■ Requirement ■
An exact copy of the listing below is the answer, with the pictures removed.

■ Data shown ■
──────────────────────────────
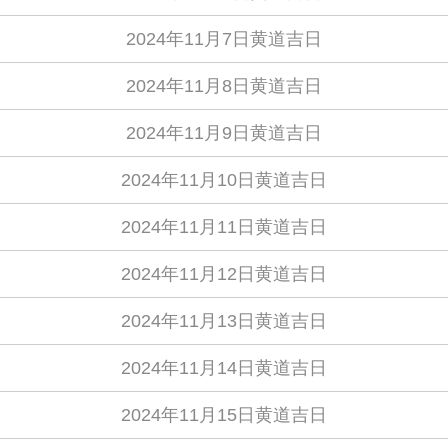
2024年11月7日黄道吉日
2024年11月8日黄道吉日
2024年11月9日黄道吉日
2024年11月10日黄道吉日
2024年11月11日黄道吉日
2024年11月12日黄道吉日
2024年11月13日黄道吉日
2024年11月14日黄道吉日
2024年11月15日黄道吉日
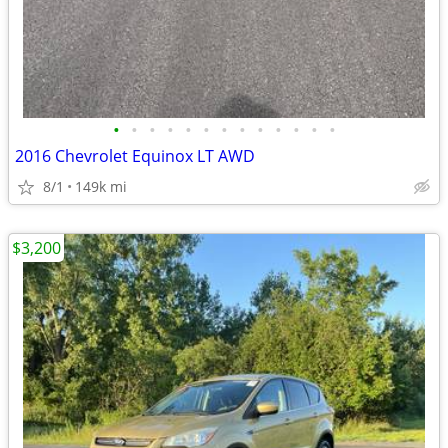
•
•
•
•
•
•
•
•
•
•
•
•
•
2016 Chevrolet Equinox LT AWD
8/1
149k mi
$3,200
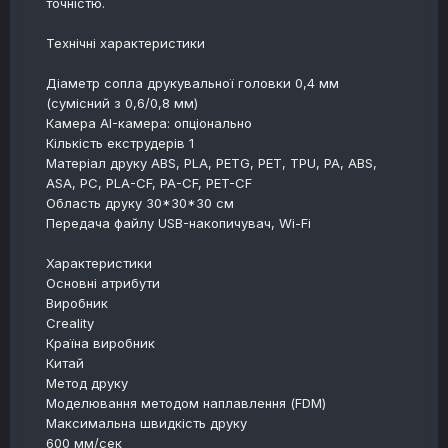
точністю.
Технічні характеристики
Діаметр сопла друкувальної головки 0,4 мм
(сумісний з 0,6/0,8 мм)
Камера AI-камера: опціонально
Кількість екструдерів 1
Матеріал друку ABS, PLA, PETG, PET, TPU, PA, ABS,
ASA, PC, PLA-CF, PA-CF, PET-CF
Область друку 30*30*30 см
Передача файлу USB-накопичувач, Wi-Fi
Характеристики
Основні атрибути
Виробник
Creality
Країна виробник
Китай
Метод друку
Моделювання методом наплавлення (FDM)
Максимальна швидкість друку
600 мм/сек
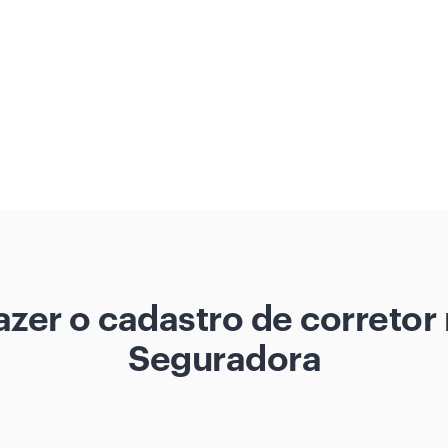
zer o cadastro de corretor 
Seguradora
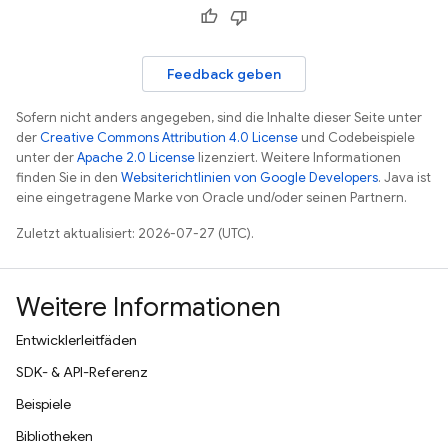
Feedback geben
Sofern nicht anders angegeben, sind die Inhalte dieser Seite unter
der
Creative Commons Attribution 4.0 License
und Codebeispiele
unter der
Apache 2.0 License
lizenziert. Weitere Informationen
finden Sie in den
Websiterichtlinien von Google Developers
. Java ist
eine eingetragene Marke von Oracle und/oder seinen Partnern.
Zuletzt aktualisiert: 2026-07-27 (UTC).
Weitere Informationen
Entwicklerleitfäden
SDK- & API-Referenz
Beispiele
Bibliotheken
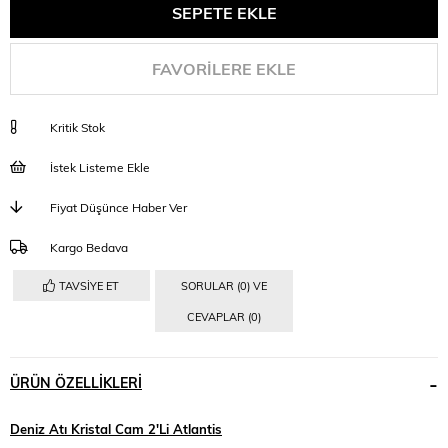
FAVORILERE EKLE
Kritik Stok
İstek Listeme Ekle
Fiyat Düşünce Haber Ver
Kargo Bedava
TAVSIYE ET
SORULAR (0) VE
CEVAPLAR (0)
ÜRÜN ÖZELLIKLERI
Deniz Atı Kristal Cam 2'Li Atlantis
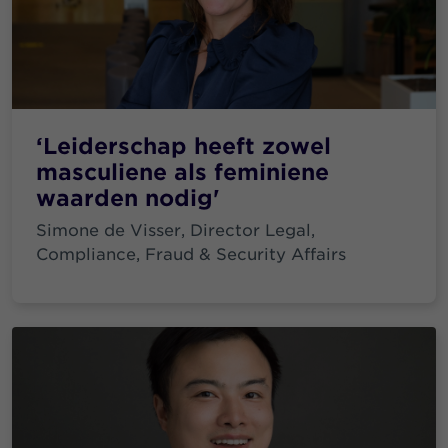
‘Leiderschap heeft zowel
masculiene als feminiene
waarden nodig'
Simone de Visser, Director Legal,
Compliance, Fraud & Security Affairs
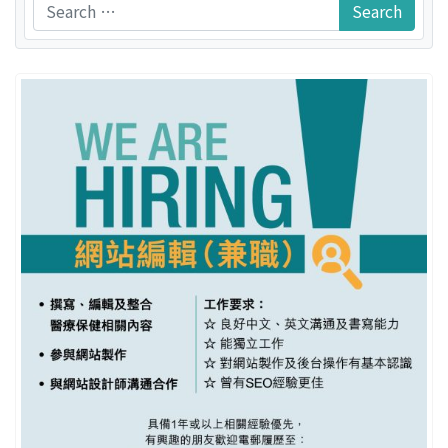
Search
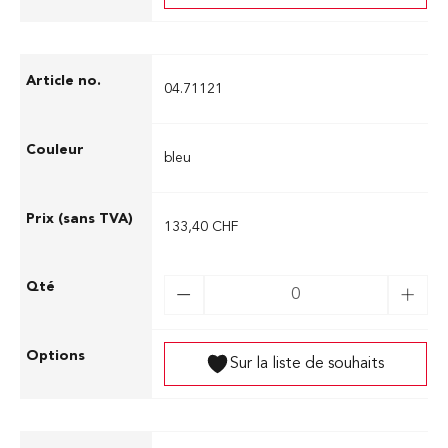
04.71121
bleu
133,40 CHF
Sur la liste de souhaits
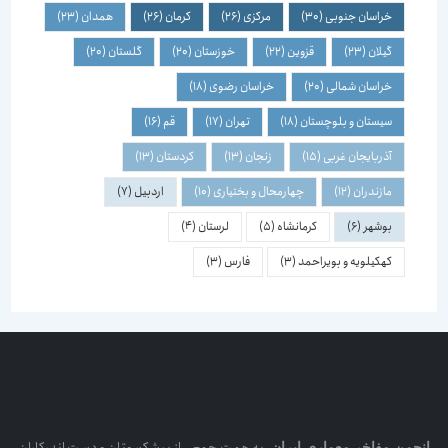
خراسان جنوبی
(30)
مرکزی
(26)
کرمان
(26)
همدان
(23)
گیلان
(23)
قزوین
(22)
خوزستان
(20)
گلستان
(20)
خراسان شمالی
(20)
خراسان رضوی
(18)
سیستان و بلوچستان
(18)
تهران
(17)
قم
(16)
آذربایجان غربی
(15)
زنجان
(13)
کردستان
(13)
مازندران
(12)
چهارمحال و بختیاری
(10)
اردبیل
(7)
بوشهر
(6)
کرمانشاه
(5)
لرستان
(4)
کهکیلویه و بویراحمد
(3)
فارس
(3)
ن مفاخر معماری ایران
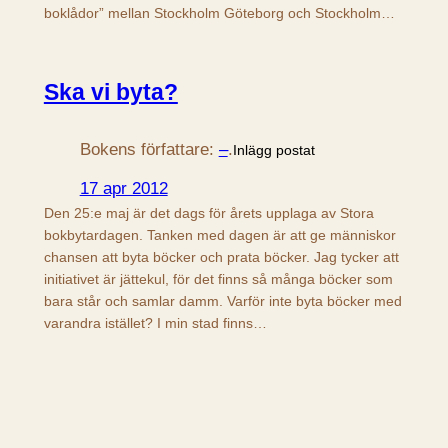
boklådor” mellan Stockholm Göteborg och Stockholm…
Ska vi byta?
Bokens författare:
–
.
Inlägg postat
17 apr 2012
Den 25:e maj är det dags för årets upplaga av Stora
bokbytardagen. Tanken med dagen är att ge människor
chansen att byta böcker och prata böcker. Jag tycker att
initiativet är jättekul, för det finns så många böcker som
bara står och samlar damm. Varför inte byta böcker med
varandra istället? I min stad finns…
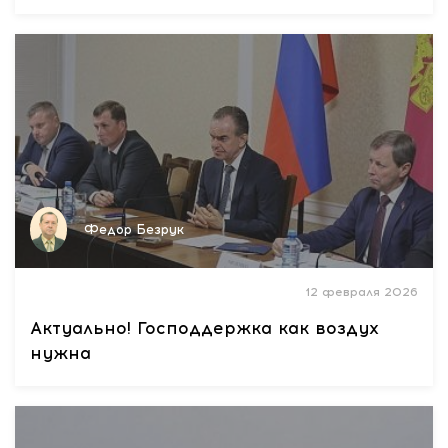
Федор Безрук
12 февраля 2026
Актуально! Господдержка как воздух
нужна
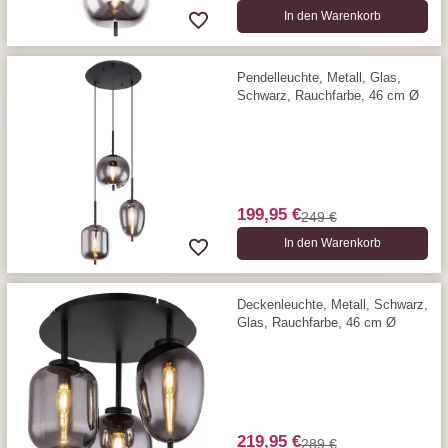
In den Warenkorb
Pendelleuchte, Metall, Glas,
Schwarz, Rauchfarbe, 46 cm Ø
199,95 €
249 €
In den Warenkorb
Deckenleuchte, Metall, Schwarz,
Glas, Rauchfarbe, 46 cm Ø
219,95 €
289 €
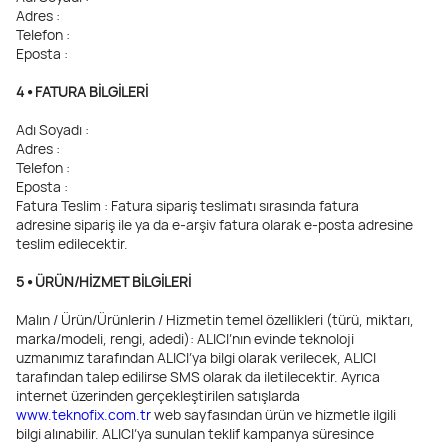
Adres :
Telefon :
Eposta :
4 ⦁ FATURA BİLGİLERİ
Adı Soyadı :
Adres :
Telefon :
Eposta :
Fatura Teslim : Fatura sipariş teslimatı sırasında fatura
adresine sipariş ile ya da e-arşiv fatura olarak e-posta adresine
teslim edilecektir.
5 ⦁ ÜRÜN/HİZMET BİLGİLERİ
Malın / Ürün/Ürünlerin / Hizmetin temel özellikleri (türü, miktarı,
marka/modeli, rengi, adedi): ALICI’nın evinde teknoloji
uzmanımız tarafından ALICI’ya bilgi olarak verilecek, ALICI
tarafından talep edilirse SMS olarak da iletilecektir. Ayrıca
internet üzerinden gerçekleştirilen satışlarda
www.teknofix.com.tr
web sayfasından ürün ve hizmetle ilgili
bilgi alınabilir. ALICI’ya sunulan teklif kampanya süresince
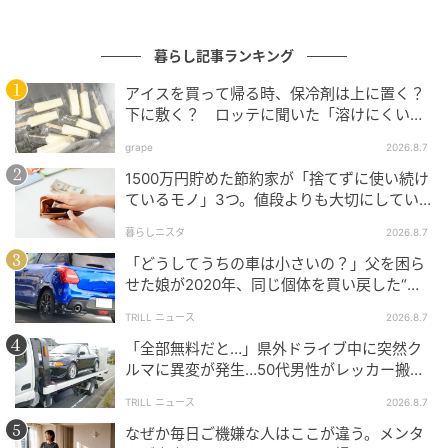
ニトング』
暮らし記事ランキング
アイスを買って帰る時、保冷剤は上に置く？
下に敷く？ ロッテに聞いた「溶けにくい持
ち帰り方」
grape
2026.8.7
1500万円貯めた節約家が「捨てずに使い続け
ているモノ」3つ。値段よりも大切にしてい
ること
暮らしニスタ
2026.8.7
「どうしてうちの車は小さいの？」父を困ら
せた娘が2020年、同じ個体を買い戻した“意
外なワケ”
TRILL ニュース
2026.8.7
michill
「全部無料だと…」県外ドライブ中に突然ク
ルマに異変が発生…50代男性がレッカー搬送
使い方はとても簡単。竹のしなりを利用して物をつか
で思い知った“誤算”
TRILL ニュース
2026.8.7
む仕様になっていて、トングの内側には細かな溝が入
なぜか毎日ご機嫌な人はここが違う。メンタ
っています。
──────────────────────────────
■ Written response ■
2024年11月7日黄道吉日
2024年11月8日黄道吉日
2024年11月9日黄道吉日
2024年11月10日黄道吉日
2024年11月11日黄道吉日
2024年11月12日黄道吉日
2024年11月13日黄道吉日
2024年11月14日黄道吉日
2024年11月15日黄道吉日
•
•
•
•
•
•
•
•
•
•
•
•
•
2016 Chevrolet Equinox LT AWD
8/1
149k mi
$3,200
точністю.
Технічні характеристики
Діаметр сопла друкувальної головки 0,4 мм
(сумісний з 0,6/0,8 мм)
Камера AI-камера: опціонально
Кількість екструдерів 1
Матеріал друку ABS, PLA, PETG, PET, TPU, PA, ABS,
ASA, PC, PLA-CF, PA-CF, PET-CF
Область друку 30*30*30 см
Передача файлу USB-накопичувач, Wi-Fi
Характеристики
Основні атрибути
Виробник
Creality
Країна виробник
Китай
Метод друку
Моделювання методом наплавлення (FDM)
Максимальна швидкість друку
600 мм/сек
zer o cadastro de corretor 
Seguradora
Feedback geben
Sofern nicht anders angegeben, sind die Inhalte dieser Seite unter
der
Creative Commons Attribution 4.0 License
und Codebeispiele
unter der
Apache 2.0 License
lizenziert. Weitere Informationen
finden Sie in den
Websiterichtlinien von Google Developers
. Java ist
eine eingetragene Marke von Oracle und/oder seinen Partnern.
Zuletzt aktualisiert: 2026-07-27 (UTC).
Weitere Informationen
Entwicklerleitfäden
SDK- & API-Referenz
Beispiele
Bibliotheken
FAVORILERE EKLE
Kritik Stok
İstek Listeme Ekle
Fiyat Düşünce Haber Ver
Kargo Bedava
TAVSIYE ET
SORULAR (0) VE
CEVAPLAR (0)
ÜRÜN ÖZELLIKLERI
Deniz Atı Kristal Cam 2'Li Atlantis
‘Leiderschap heeft zowel
masculiene als feminiene
waarden nodig'
Simone de Visser, Director Legal,
Compliance, Fraud & Security Affairs
Search
04.71121
bleu
133,40 CHF
Sur la liste de souhaits
خراسان جنوبی
(30)
مرکزی
(26)
کرمان
(26)
همدان
(23)
گیلان
(23)
قزوین
(22)
خوزستان
(20)
گلستان
(20)
خراسان شمالی
(20)
خراسان رضوی
(18)
سیستان و بلوچستان
(18)
تهران
(17)
قم
(16)
آذربایجان غربی
(15)
زنجان
(13)
کردستان
(13)
مازندران
(12)
چهارمحال و بختیاری
(10)
اردبیل
(7)
بوشهر
(6)
کرمانشاه
(5)
لرستان
(4)
کهکیلویه و بویراحمد
(3)
فارس
(3)
ن مفاخر معماری ایران
boklådor” mellan Stockholm Göteborg och Stockholm…
Ska vi byta?
Bokens författare:
–
.
Inlägg postat
17 apr 2012
Den 25:e maj är det dags för årets upplaga av Stora
bokbytardagen. Tanken med dagen är att ge människor
chansen att byta böcker och prata böcker. Jag tycker att
initiativet är jättekul, för det finns så många böcker som
bara står och samlar damm. Varför inte byta böcker med
varandra istället? I min stad finns…
Федор Безрук
12 февраля 2026
Актуально! Господдержка как воздух
нужна
In den Warenkorb
Pendelleuchte, Metall, Glas,
Schwarz, Rauchfarbe, 46 cm Ø
199,95 €
249 €
In den Warenkorb
Deckenleuchte, Metall, Schwarz,
Glas, Rauchfarbe, 46 cm Ø
219,95 €
289 €
Adres :
Telefon :
Eposta :
4 ⦁ FATURA BİLGİLERİ
Adı Soyadı :
Adres :
Telefon :
Eposta :
Fatura Teslim : Fatura sipariş teslimatı sırasında fatura
adresine sipariş ile ya da e-arşiv fatura olarak e-posta adresine
teslim edilecektir.
5 ⦁ ÜRÜN/HİZMET BİLGİLERİ
Malın / Ürün/Ürünlerin / Hizmetin temel özellikleri (türü, miktarı,
marka/modeli, rengi, adedi): ALICI’nın evinde teknoloji
uzmanımız tarafından ALICI’ya bilgi olarak verilecek, ALICI
tarafından talep edilirse SMS olarak da iletilecektir. Ayrıca
internet üzerinden gerçekleştirilen satışlarda
www.teknofix.com.tr
web sayfasından ürün ve hizmetle ilgili
bilgi alınabilir. ALICI’ya sunulan teklif kampanya süresince
ニトング』
暮らし記事ランキング
アイスを買って帰る時、保冷剤は上に置く？
下に敷く？ ロッテに聞いた「溶けにくい持
ち帰り方」
grape
2026.8.7
1500万円貯めた節約家が「捨てずに使い続け
ているモノ」3つ。値段よりも大切にしてい
ること
暮らしニスタ
2026.8.7
「どうしてうちの車は小さいの？」父を困ら
せた娘が2020年、同じ個体を買い戻した“意
外なワケ”
TRILL ニュース
2026.8.7
michill
「全部無料だと…」県外ドライブ中に突然ク
ルマに異変が発生…50代男性がレッカー搬送
使い方はとても簡単。竹のしなりを利用して物をつか
で思い知った“誤算”
TRILL ニュース
2026.8.7
む仕様になっていて、トングの内側には細かな溝が入
なぜか毎日ご機嫌な人はここが違う。メンタ
っています。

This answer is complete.